[Stored data entries]
=== Begin Enclosure ===
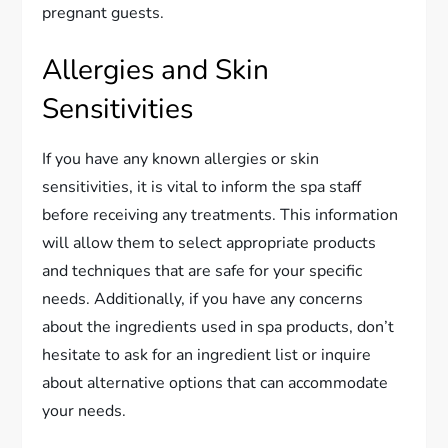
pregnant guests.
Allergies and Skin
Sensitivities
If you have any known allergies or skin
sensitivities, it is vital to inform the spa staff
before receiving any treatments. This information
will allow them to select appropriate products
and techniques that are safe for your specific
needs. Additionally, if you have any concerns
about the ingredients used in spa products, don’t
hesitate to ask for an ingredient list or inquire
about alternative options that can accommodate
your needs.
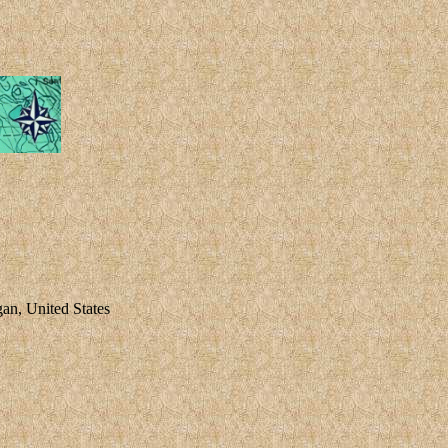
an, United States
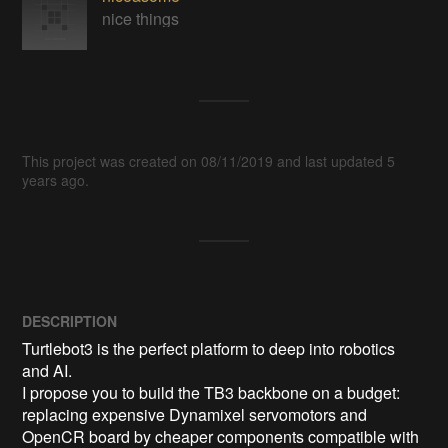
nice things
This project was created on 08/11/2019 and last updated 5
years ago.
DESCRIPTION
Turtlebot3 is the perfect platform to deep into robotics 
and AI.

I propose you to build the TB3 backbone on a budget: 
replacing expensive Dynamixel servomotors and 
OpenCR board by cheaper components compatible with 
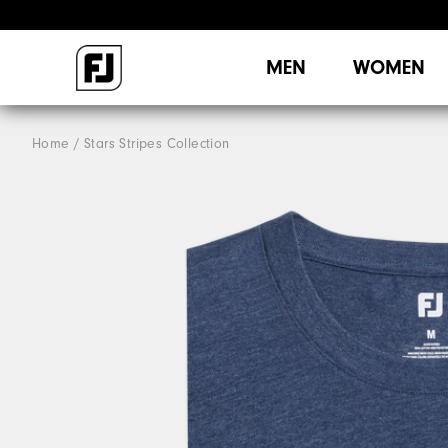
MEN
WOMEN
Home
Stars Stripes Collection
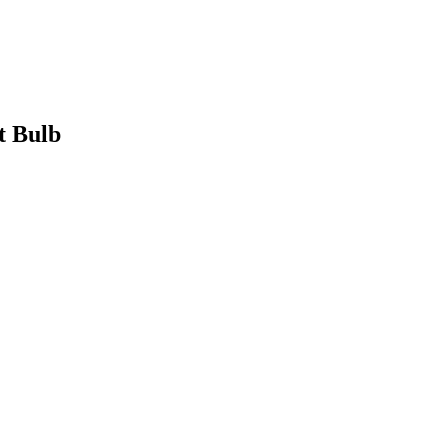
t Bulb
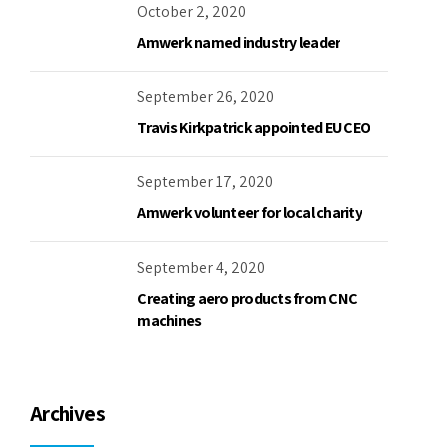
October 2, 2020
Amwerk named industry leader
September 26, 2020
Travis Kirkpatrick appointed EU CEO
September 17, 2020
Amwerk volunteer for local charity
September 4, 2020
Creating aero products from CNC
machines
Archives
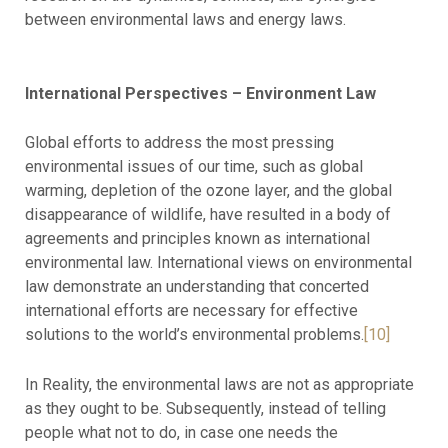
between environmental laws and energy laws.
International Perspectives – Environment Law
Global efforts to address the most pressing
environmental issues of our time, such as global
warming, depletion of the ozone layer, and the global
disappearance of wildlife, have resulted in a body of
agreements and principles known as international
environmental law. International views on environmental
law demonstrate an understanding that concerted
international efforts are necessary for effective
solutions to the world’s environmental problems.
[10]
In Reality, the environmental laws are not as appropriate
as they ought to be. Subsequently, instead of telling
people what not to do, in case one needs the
=== End Enclosure ===
**TASK TO CARRY OUT**
Output only the lines from the one that contains "law demonstrate an" through the final line of the records, exactly as given.

**WORKED SOLUTION**
law demonstrate an understanding that concerted
international efforts are necessary for effective
solutions to the world’s environmental problems.
[10]
In Reality, the environmental laws are not as appropriate
as they ought to be. Subsequently, instead of telling
people what not to do, in case one needs the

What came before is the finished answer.